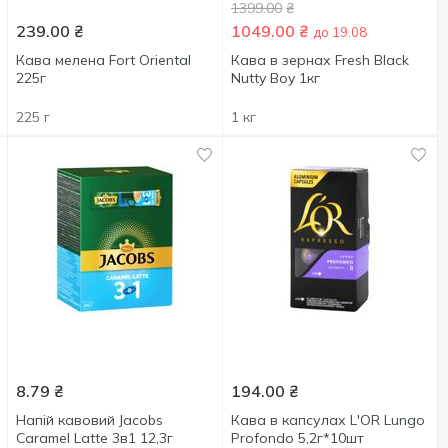
1399.00
₴
239.00
₴
1049.00
₴
до 19.08
Кава мелена Fort Oriental
Кава в зернах Fresh Black
225г
Nutty Boy 1кг
225 г
1 кг
8.79
₴
194.00
₴
Напій кавовий Jacobs
Кава в капсулах L'OR Lungo
Caramel Latte 3в1 12,3г
Profondo 5,2г*10шт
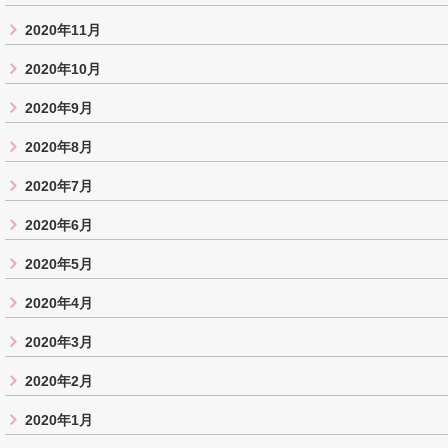
2020年11月
2020年10月
2020年9月
2020年8月
2020年7月
2020年6月
2020年5月
2020年4月
2020年3月
2020年2月
2020年1月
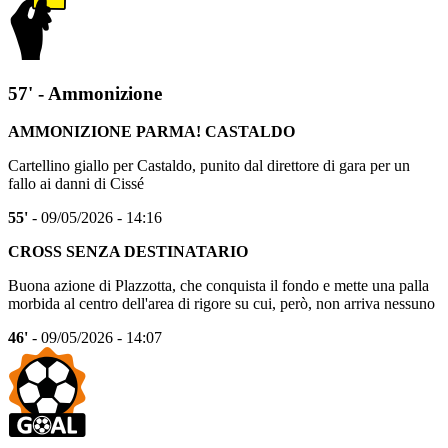
57' - Ammonizione
AMMONIZIONE PARMA! CASTALDO
Cartellino giallo per Castaldo, punito dal direttore di gara per un
fallo ai danni di Cissé
55'
- 09/05/2026 - 14:16
CROSS SENZA DESTINATARIO
Buona azione di Plazzotta, che conquista il fondo e mette una palla
morbida al centro dell'area di rigore su cui, però, non arriva nessuno
46'
- 09/05/2026 - 14:07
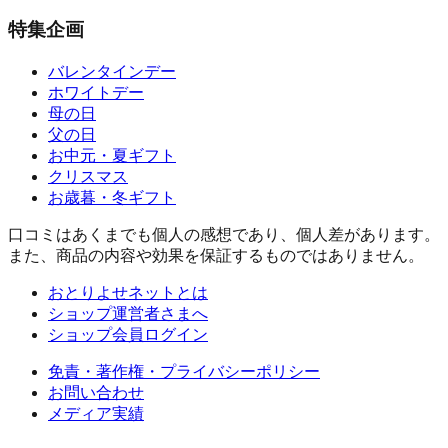
特集企画
バレンタインデー
ホワイトデー
母の日
父の日
お中元・夏ギフト
クリスマス
お歳暮・冬ギフト
口コミはあくまでも個人の感想であり、個人差があります。
また、商品の内容や効果を保証するものではありません。
おとりよせネットとは
ショップ運営者さまへ
ショップ会員ログイン
免責・著作権・プライバシーポリシー
お問い合わせ
メディア実績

| Description of the task |
Reproduce the lines above starting at the one with "Кава в зернах Fresh Black" and ending at the one with "57' - Ammonizione", both included, exactly and with no pictures.

| Response |
Кава в зернах Fresh Black
225г
Nutty Boy 1кг
225 г
1 кг
8.79
₴
194.00
₴
Напій кавовий Jacobs
Кава в капсулах L'OR Lungo
Caramel Latte 3в1 12,3г
Profondo 5,2г*10шт
2020年11月
2020年10月
2020年9月
2020年8月
2020年7月
2020年6月
2020年5月
2020年4月
2020年3月
2020年2月
2020年1月
57' - Ammonizione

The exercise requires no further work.